Elle observe encore que si la société acquéreuse est recevable à invoquer également cette nullité, ce qu'elle fait, elle se trouve non fondée à le faire pour plusieurs raisons
- Elle en saurait faire valoir aucun grief puisqu'elle est la bénéficiaire de l'opération, au motif qu'il n'y a pas eu lettre recommandée avec AR adressée au président de la société.
- Elle a donné son accord à l'opération en signant par le biais de sa présidente l'acte de cession et les chèques de paiement des titres et n'a remis en cause l'opération que dans le cadre de l'assignation à fin de paiement du cédant, lequel aurait sans doute été plus vite à poursuivre le recouvrement du chèque demeuré impayé.
Le but de la demande d'agrément posé par la loi et/ou les statuts se trouve rempli dès lors que la cession a de facto permis le contrôle du 'nouvel' actionnaire, le capital étant devenant détenu à 100% par les actionnaires majoritaires de cette fermée.
2- Sur le rachat des actions
Si la cour observe que le schéma de sortie de Monsieur Philippe Z de la société BCC mis en place a consisté non dans le rachat de ses actions par les deux autres associés, ce qui eut été logique, mais par leur rachat indirect de celles-ci par leur acquisition par la société qui se trouvait dès lors racheter ses propres actions malgré la prohibition légale, elle observe que
- La sanction d'un rachat par une société de ses propres actions en dehors des exceptions prévues par le législateur n'est pas la nullité, dès lors que l'on ne se trouve pas dans la violation d'une disposition impérative de livre II du code de commerce ou des lois régissant les contrats mais celle de l'article L225-14 du code de commerce.
- La prohibition et les conséquences applicables concernent non le cédant mais le cessionnaire qui, en agissant par le biais de ses associés subsistant et de sa gérante, cherche à échapper aux conséquences du contrat signé entre les parties, et que l'on ne saurait opposer à l'associé minoritaire et non gérant les obstacles au rachat par la société de ses propres actions,
- La bonne foi devant présider à l'exécution des engagements contractuels existe d'autant moins en l'espèce que si l'existence de la personnalité morale de la société BCC interpose l'écran sociétal entre les époux ... détenteur de 100% du capital social de BCC et Monsieur Philippe Z, cet écran leur permet surtout d'éviter de se voir opposer leur propre turpitude.
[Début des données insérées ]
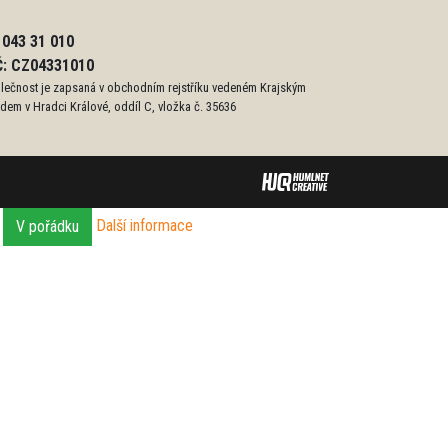
: 043 31 010
Č: CZ04331010
lečnost je zapsaná v obchodním rejstříku vedeném Krajským
dem v Hradci Králové, oddíl C, vložka č. 35636
.
Další informace
V pořádku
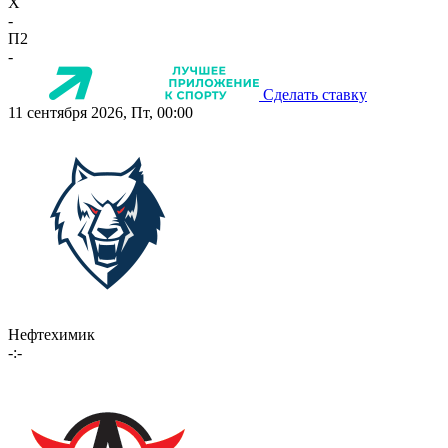
X
-
П2
-
Сделать ставку
11 сентября 2026, Пт, 00:00
Нефтехимик
-:-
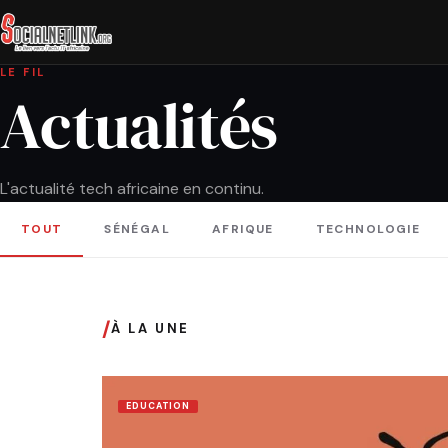
LE FIL
Actualités
L'actualité tech africaine en continu.
TOUT
SÉNÉGAL
AFRIQUE
TECHNOLOGIE
/
À LA UNE
EDUCATION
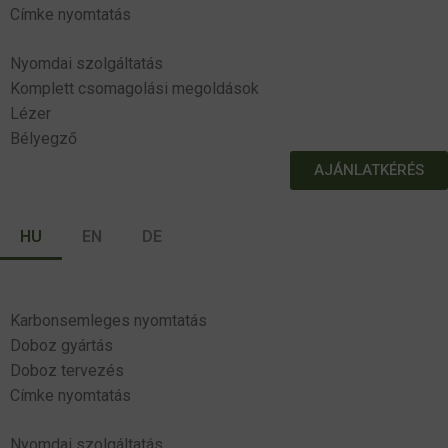
Címke nyomtatás
Nyomdai szolgáltatás
Komplett csomagolási megoldások
Lézer
Bélyegző
AJÁNLATKÉRÉS
info@folprint.hu
HU
EN
DE
Karbonsemleges nyomtatás
Doboz gyártás
Doboz tervezés
Címke nyomtatás
Nyomdai szolgáltatás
La cour infirmera donc le jugement en condamnant la société BIOMETRIE CAPITAL CONTRÔLE à verser à Monsieur Philippe Z la somme de la somme de 52.500euros, augmentée des intérêts au taux légal a compter de la date de la mise en demeure reçue le 26 mars 2011 et ce jusqu'à parfait paiement.
La cour rejettera les autres moyens comme inopérants, y compris la demande de délai de paiement de la société BIOMETRIE CAPITAL CONTRÔLE, dès lors que le protocole en cause remonte à l'année 2005.
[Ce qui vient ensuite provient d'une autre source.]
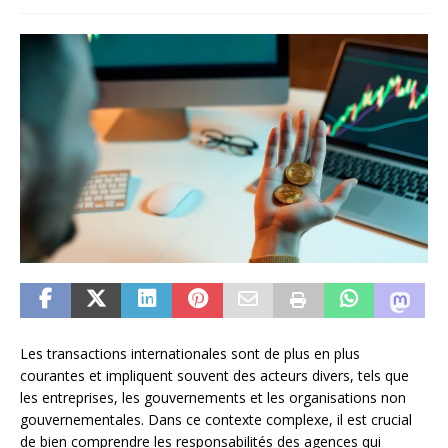
Les transactions internationales sont de plus en plus
courantes et impliquent souvent des acteurs divers, tels que
les entreprises, les gouvernements et les organisations non
gouvernementales. Dans ce contexte complexe, il est crucial
de bien comprendre les responsabilités des agences qui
Elle fera droit au regard des considérations susvisées à la demande de condamnation à la somme de 10.000euros formulée par Monsieur Philippe Z à titre de dommages et intérêts pour résistance abusive au paiement,
La cour ne fera droit qu'à la demande au titre de l'article 700 du Code de Procédure Civile de Monsieur Philippe Z à hauteur de 8.000euros,
Elle condamnera également la société BIOMETRIE CAPITAL CONTRÔLE aux dépens.

PAR CES MOTIFS
Infirme le jugement en date du 10 avril 2012 rendu par le tribunal de commerce de BOBIGNY. Condamne la société BIOMETRIE CAPITAL CONTRÔLE à verser à Monsieur
Philippe Z
- La somme de 52.500euros, augmentée des intérêts au taux légal a compter de la date de la mise en demeure reçue le 26 mars 2011 et ce jusqu'à parfait paiement.
- La somme de 10.000euros à titre de dommages et intérêts pour résistance abusive au paiement, - La somme de 8.000euros au titre de l'article 700 du Code de Procédure Civile,
Condamne la société BIOMETRIE CAPITAL CONTRÔLE aux dépens lesquels seront recouvrés selon les dispositions de l'article 699 du Code de Procédure Civile.